## WHAT TO PRODUCE:
Copy each line below that has "genau".

(Stored data entries)
※ ※ ※

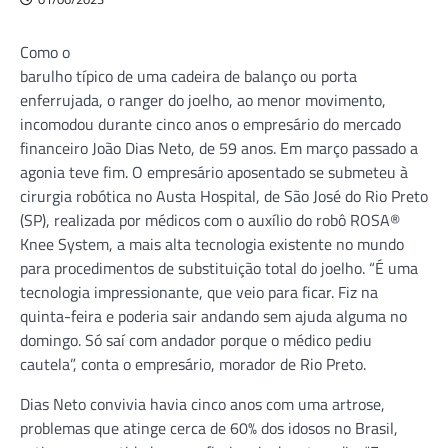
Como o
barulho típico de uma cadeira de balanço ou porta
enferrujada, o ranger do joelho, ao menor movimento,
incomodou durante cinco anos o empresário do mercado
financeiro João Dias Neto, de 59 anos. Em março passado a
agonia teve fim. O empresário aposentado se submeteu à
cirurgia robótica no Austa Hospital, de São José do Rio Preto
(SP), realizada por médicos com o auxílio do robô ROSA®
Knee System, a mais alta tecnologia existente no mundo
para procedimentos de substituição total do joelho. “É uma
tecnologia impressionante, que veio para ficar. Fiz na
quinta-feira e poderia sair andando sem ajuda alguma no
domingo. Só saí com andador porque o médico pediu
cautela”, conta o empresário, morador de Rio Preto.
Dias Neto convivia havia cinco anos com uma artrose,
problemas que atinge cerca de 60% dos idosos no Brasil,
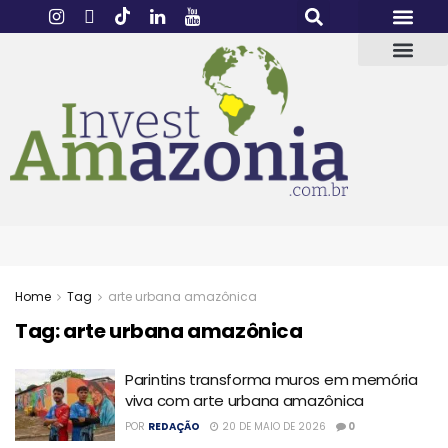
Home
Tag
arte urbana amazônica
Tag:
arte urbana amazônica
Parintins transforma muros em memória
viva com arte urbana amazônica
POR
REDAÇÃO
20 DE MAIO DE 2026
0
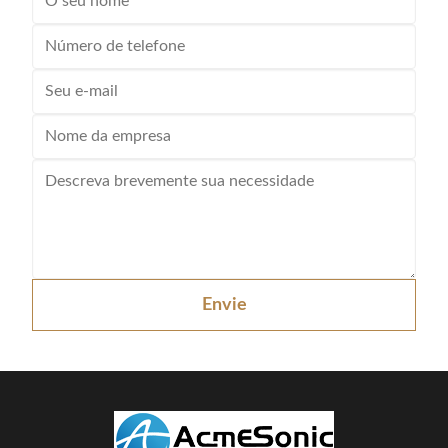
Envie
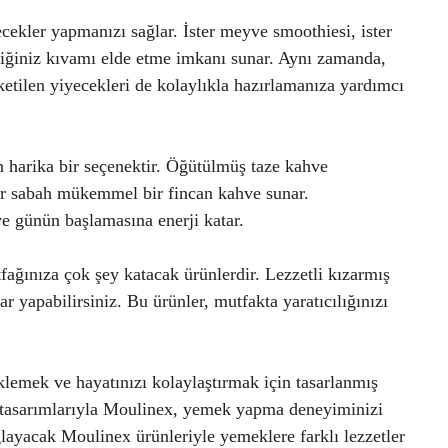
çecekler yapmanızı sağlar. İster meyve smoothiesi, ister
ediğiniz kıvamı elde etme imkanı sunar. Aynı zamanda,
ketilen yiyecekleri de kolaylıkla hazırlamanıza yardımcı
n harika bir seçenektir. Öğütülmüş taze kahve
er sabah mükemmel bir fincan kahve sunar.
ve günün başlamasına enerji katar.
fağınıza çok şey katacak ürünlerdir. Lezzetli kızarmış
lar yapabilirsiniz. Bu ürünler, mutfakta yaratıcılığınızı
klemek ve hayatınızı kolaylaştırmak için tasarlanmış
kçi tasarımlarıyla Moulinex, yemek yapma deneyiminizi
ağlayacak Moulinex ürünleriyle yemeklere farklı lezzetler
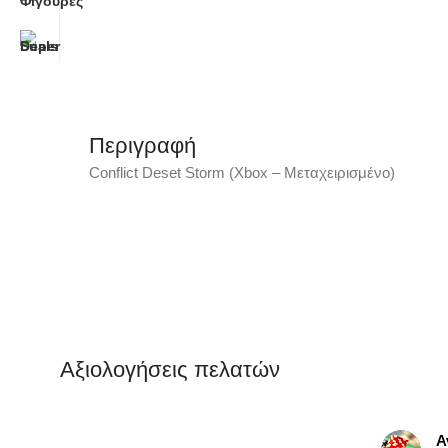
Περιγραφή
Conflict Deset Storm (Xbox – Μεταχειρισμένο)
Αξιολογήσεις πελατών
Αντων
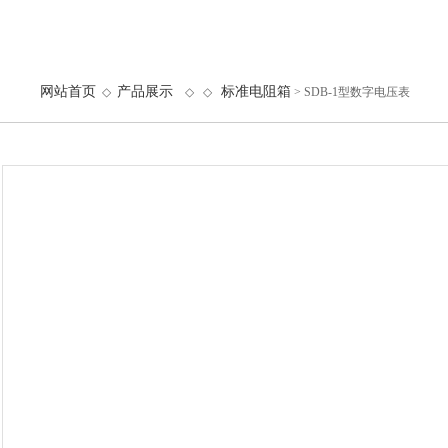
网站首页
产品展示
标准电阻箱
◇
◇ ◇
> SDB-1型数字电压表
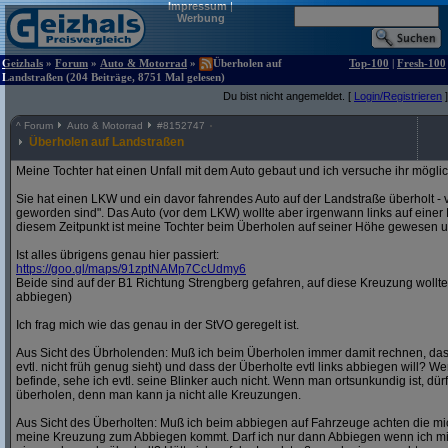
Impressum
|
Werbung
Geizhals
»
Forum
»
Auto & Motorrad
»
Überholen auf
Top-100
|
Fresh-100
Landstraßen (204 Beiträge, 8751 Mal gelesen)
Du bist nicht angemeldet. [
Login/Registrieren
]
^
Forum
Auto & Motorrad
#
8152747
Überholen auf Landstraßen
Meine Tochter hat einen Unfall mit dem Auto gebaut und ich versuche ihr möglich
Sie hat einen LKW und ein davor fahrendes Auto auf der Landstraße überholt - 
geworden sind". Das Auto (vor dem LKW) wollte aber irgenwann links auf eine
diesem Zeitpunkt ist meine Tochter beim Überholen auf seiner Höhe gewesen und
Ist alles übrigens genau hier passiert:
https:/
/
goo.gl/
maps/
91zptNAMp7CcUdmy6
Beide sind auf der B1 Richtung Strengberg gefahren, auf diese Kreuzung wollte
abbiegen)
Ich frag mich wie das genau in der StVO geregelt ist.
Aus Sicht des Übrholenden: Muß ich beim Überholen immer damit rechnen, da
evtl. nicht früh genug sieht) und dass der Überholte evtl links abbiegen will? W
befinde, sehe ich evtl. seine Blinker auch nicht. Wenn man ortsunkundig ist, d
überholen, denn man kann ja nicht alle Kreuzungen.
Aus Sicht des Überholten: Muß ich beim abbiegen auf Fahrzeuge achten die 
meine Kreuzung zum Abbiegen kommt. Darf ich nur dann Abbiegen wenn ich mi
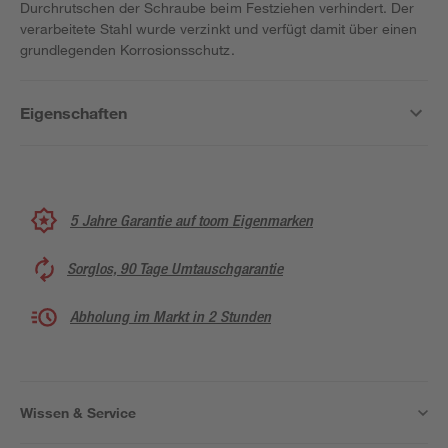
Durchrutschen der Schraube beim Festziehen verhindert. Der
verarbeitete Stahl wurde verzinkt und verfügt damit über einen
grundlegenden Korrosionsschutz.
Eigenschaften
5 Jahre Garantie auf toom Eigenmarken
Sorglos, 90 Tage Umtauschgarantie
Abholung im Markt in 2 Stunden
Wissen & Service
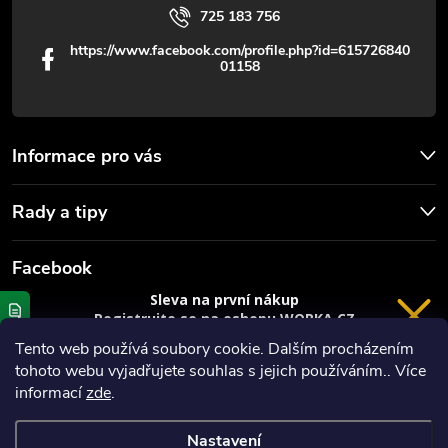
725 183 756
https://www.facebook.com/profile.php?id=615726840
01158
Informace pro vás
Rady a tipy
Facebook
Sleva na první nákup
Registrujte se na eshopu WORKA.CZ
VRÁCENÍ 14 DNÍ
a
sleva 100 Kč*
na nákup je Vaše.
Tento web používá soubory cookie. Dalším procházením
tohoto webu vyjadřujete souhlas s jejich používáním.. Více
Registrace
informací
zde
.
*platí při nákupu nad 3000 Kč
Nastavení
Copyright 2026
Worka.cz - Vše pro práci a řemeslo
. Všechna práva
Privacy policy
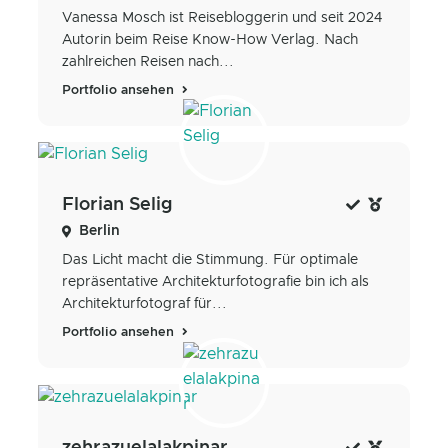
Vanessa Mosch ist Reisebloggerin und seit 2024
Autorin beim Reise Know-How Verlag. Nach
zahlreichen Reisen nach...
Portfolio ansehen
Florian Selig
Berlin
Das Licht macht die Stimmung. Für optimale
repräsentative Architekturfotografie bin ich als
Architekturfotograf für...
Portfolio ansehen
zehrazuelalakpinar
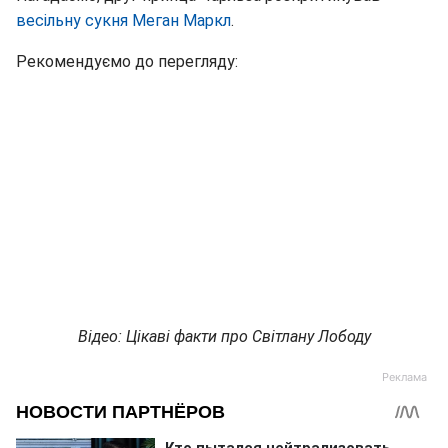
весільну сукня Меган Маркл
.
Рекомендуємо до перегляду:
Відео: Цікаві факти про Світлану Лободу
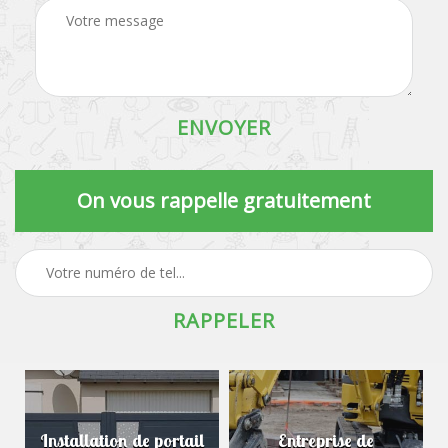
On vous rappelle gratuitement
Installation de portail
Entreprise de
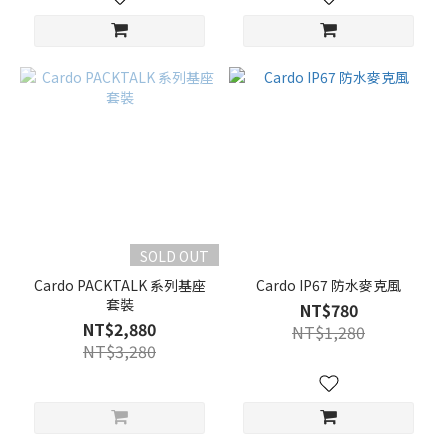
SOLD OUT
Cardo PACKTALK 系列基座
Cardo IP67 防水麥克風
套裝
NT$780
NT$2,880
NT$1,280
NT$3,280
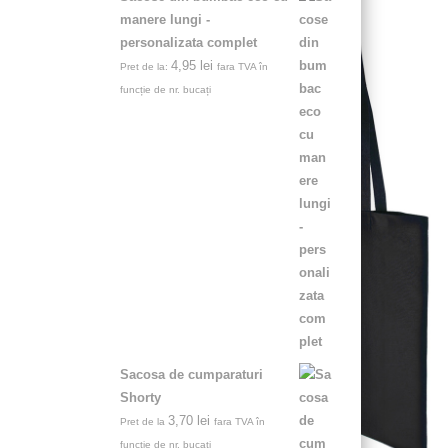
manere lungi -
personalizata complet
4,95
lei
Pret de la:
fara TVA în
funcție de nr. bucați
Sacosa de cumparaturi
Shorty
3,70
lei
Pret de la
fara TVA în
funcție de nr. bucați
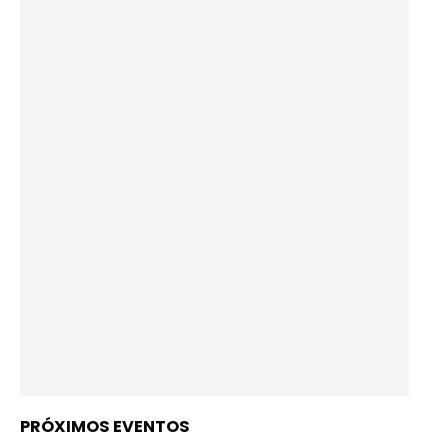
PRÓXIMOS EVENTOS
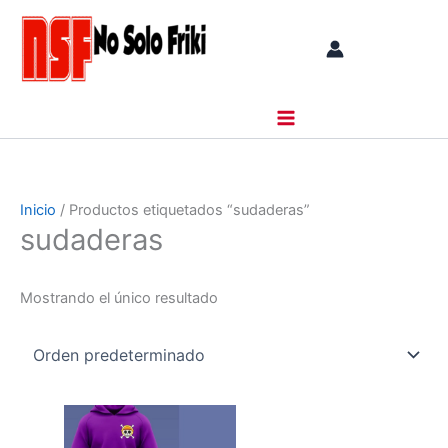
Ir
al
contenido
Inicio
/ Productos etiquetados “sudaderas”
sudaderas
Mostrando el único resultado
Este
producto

※ ※ ※

## EXPECTED ANSWER:
Ist alles übrigens genau hier passiert:
Ich frag mich wie das genau in der StVO geregelt ist.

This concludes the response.